Re: Did something change with ZFS and vnode caching?

From: Garrett Wollman <wollman_at_bimajority.org>
Date: Sun, 10 Sep 2023 02:28:04 UTC
<<On Fri, 1 Sep 2023 01:04:56 +0200, Mateusz Guzik <mjguzik@gmail.com> said:

> zfs lock arrays are a known problem, bumping them is definitely an option.

This is the thing I tried next.  It took a few attempts (mostly I
think due to my errors) but I'm now running with 512 (instead of 64)
and plan to deploy 1024 soon, as the results are significant: while we
still see significant loads and kmem pressure during the backup
window, backups are able to complete some 5 to 8 hours sooner, and
nfsd remains responsive.

> dtrace is rather funky with stack unwinding sometimes, hence possibly
> misplaced lock_delay.

> What you should do here is recompile the kernel with LOCK_PROFILING.

> Then:
> sysctl debug.lock.prof.contested_only=1
> sysctl debug.lock.prof.enable=1

> And finally sysctl debug.lock.prof.stats > out.lockprof

I do not know if I will get around to doing this, since my users have
a limited tolerance for outages that I'm probably nearing the end of,
but it does seem likely to be the next step if we continue to have
problems.

Last night I was able to get a new dtrace capture, and I made a flame
graph *excluding* stacks involving sleepq_catch_signals (which
indicate threads that are idle).  I redid the previous flame graph
with a similar filter.  Unfortunately, this cannot be an entirely
apples-to-apples comparison, because the traces ran for different
times and both the NFS clients do different (unpredictable) work every
night.  Last night's trace was conducted during a period when four
backup processes were running simultaneously, each with up to 110
threads, but a much shorter capture overall than the previous trace.

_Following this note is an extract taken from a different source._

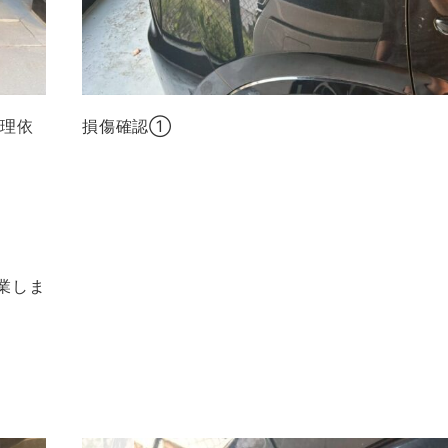
修理依
損傷確認①
業しま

Last week: <https://people.csail.mit.edu/wollman/dtrace-both-2r.svg>
Yesterday: <https://people.csail.mit.edu/wollman/dtrace-both-11r.svg>

The one thing that stands out to me is that _sx_xlock_hard *barely*
shows up in the yesterday's graph -- it's there, but you have to know
where to search for it.  On the other hand, lock_delay is still there,
and still missing its immediate caller's stack frame, and the vnode
list mutex is still obviously quite contended.  The fact that
__mtx_lock_hard is relatively a larger fraction of zfs_zget now
suggests that increating the number of ZFS object locks has
substantially reduced the amount of self-contention the backup client
creates during its scan.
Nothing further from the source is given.